> [Problem statement] Extract from the entries below, exactly as given, only the lines from the line containing "प्रभात खबर डिजिटल टॉप स्टोरी" to the line containing "dans l’interprétation", both lines included.

Transcribed page contents:
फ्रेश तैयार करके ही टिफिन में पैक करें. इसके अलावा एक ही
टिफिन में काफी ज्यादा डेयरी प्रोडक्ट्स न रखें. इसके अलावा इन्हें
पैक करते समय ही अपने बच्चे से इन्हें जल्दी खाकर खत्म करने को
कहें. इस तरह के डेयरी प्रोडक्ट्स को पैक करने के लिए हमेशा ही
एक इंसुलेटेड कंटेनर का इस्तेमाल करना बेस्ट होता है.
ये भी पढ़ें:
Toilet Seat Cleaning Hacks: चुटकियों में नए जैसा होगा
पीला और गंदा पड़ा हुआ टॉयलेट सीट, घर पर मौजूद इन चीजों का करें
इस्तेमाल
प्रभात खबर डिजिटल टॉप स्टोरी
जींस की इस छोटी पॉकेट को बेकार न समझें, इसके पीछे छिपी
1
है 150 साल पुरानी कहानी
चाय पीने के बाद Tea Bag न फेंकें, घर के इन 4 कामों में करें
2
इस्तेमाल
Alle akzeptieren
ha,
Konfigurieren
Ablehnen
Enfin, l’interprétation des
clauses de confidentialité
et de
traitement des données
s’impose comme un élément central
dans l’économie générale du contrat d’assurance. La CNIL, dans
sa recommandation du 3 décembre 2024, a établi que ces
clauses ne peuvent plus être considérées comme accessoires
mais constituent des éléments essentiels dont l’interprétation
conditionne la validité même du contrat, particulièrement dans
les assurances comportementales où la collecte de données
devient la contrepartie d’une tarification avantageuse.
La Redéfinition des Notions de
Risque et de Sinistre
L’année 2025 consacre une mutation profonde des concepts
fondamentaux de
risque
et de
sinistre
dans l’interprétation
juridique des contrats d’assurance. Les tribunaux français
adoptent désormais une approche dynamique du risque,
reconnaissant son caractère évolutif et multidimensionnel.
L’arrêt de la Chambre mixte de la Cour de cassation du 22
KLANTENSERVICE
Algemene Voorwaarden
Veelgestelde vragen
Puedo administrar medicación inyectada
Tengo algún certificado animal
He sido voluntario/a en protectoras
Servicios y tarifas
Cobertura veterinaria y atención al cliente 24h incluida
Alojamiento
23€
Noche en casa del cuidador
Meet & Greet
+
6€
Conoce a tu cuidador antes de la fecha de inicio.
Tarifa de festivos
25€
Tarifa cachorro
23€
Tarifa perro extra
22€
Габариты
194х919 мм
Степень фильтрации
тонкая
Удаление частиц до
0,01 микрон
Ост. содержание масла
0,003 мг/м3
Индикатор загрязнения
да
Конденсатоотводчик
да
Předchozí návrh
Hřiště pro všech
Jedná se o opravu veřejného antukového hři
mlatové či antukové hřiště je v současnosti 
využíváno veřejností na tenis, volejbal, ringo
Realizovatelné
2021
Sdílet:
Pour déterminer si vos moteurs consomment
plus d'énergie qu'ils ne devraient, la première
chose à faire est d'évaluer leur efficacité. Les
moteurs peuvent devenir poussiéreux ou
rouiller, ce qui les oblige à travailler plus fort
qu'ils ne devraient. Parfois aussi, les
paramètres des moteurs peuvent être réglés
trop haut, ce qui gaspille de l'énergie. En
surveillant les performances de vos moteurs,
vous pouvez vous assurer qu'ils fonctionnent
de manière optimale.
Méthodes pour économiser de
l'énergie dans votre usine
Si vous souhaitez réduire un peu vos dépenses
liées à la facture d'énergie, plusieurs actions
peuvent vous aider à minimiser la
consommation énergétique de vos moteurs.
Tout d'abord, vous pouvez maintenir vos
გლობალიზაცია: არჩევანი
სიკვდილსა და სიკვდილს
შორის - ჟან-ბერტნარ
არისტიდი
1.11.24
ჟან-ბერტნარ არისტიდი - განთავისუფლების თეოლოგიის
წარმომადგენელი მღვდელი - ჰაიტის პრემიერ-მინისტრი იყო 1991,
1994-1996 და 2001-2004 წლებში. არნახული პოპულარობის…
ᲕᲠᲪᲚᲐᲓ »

==

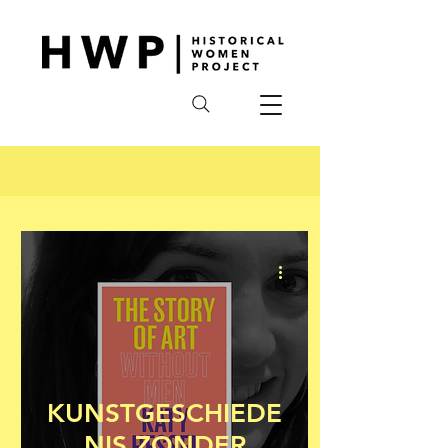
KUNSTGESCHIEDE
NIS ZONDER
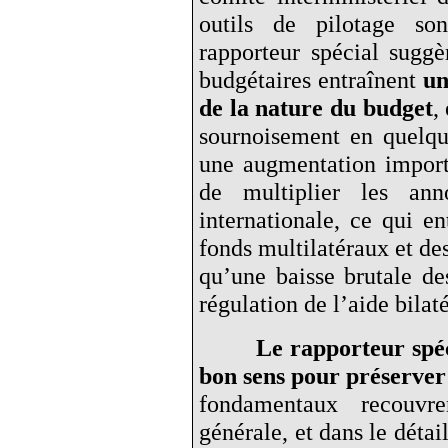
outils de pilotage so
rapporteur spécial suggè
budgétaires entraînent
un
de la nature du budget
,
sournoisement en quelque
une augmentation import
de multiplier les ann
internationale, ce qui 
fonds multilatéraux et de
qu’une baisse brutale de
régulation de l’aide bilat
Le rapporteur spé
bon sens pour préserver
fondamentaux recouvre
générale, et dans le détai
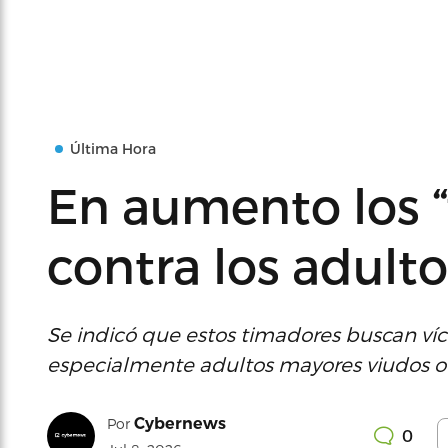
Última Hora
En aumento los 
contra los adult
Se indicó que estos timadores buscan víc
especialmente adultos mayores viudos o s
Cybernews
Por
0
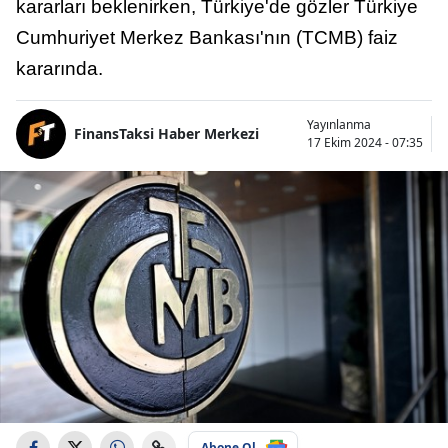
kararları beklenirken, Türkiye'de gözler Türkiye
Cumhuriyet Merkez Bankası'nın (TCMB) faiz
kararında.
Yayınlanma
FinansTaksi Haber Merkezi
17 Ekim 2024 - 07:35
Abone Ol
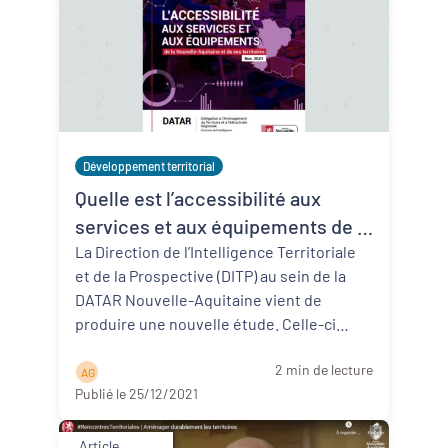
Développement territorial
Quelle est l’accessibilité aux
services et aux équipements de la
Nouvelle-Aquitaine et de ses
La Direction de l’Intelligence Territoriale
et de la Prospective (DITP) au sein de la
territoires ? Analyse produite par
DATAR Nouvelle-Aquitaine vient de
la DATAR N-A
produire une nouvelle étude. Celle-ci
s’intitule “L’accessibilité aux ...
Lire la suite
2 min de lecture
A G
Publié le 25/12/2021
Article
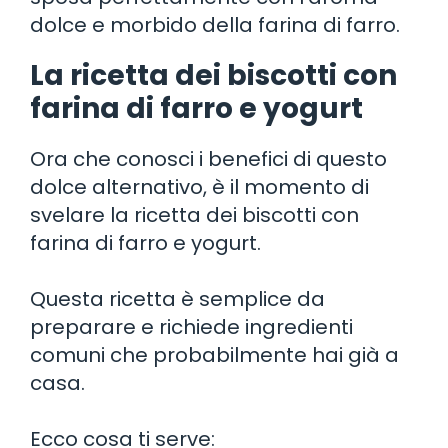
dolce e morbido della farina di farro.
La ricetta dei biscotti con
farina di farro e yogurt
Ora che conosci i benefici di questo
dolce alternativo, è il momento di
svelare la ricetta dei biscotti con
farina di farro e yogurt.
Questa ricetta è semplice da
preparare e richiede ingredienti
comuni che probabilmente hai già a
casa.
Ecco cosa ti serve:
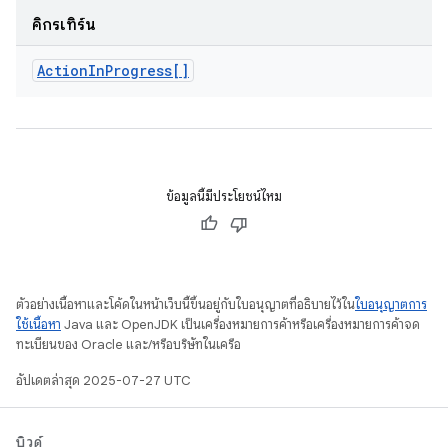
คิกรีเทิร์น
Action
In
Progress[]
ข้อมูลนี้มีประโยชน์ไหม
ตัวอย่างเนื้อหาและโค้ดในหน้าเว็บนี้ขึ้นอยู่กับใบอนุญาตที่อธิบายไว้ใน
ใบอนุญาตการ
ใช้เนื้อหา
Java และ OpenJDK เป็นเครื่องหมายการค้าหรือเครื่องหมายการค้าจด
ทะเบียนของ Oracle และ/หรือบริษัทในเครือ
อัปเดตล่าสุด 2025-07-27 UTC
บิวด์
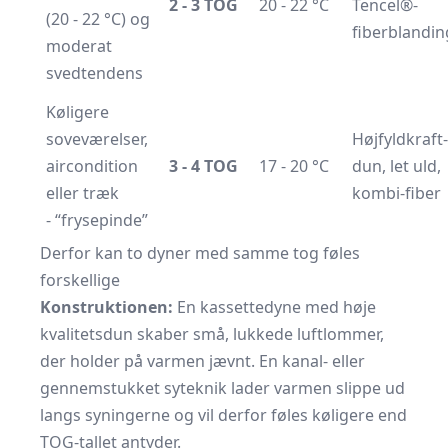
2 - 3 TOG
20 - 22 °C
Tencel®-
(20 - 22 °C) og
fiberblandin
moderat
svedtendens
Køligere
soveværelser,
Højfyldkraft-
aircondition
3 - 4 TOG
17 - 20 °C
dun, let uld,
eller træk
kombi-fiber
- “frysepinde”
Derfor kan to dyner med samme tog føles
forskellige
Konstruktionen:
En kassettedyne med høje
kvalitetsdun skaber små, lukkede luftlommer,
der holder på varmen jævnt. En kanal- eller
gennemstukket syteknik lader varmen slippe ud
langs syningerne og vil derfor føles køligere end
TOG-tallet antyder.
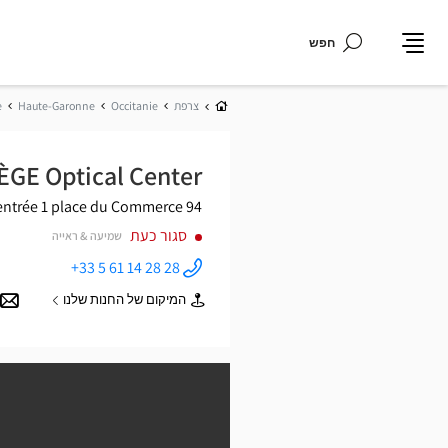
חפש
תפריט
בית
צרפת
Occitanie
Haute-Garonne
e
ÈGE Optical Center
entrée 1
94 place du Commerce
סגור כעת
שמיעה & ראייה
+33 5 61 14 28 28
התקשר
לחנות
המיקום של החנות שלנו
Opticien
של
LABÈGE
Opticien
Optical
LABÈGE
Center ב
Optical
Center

> [Response below]
प्रभात खबर डिजिटल टॉप स्टोरी
जींस की इस छोटी पॉकेट को बेकार न समझें, इसके पीछे छिपी
1
है 150 साल पुरानी कहानी
चाय पीने के बाद Tea Bag न फेंकें, घर के इन 4 कामों में करें
2
इस्तेमाल
Alle akzeptieren
ha,
Konfigurieren
Ablehnen
Enfin, l’interprétation des
clauses de confidentialité
et de
traitement des données
s’impose comme un élément central
dans l’économie générale du contrat d’assurance. La CNIL, dans
sa recommandation du 3 décembre 2024, a établi que ces
clauses ne peuvent plus être considérées comme accessoires
mais constituent des éléments essentiels dont l’interprétation
conditionne la validité même du contrat, particulièrement dans
les assurances comportementales où la collecte de données
devient la contrepartie d’une tarification avantageuse.
La Redéfinition des Notions de
Risque et de Sinistre
L’année 2025 consacre une mutation profonde des concepts
fondamentaux de
risque
et de
sinistre
dans l’interprétation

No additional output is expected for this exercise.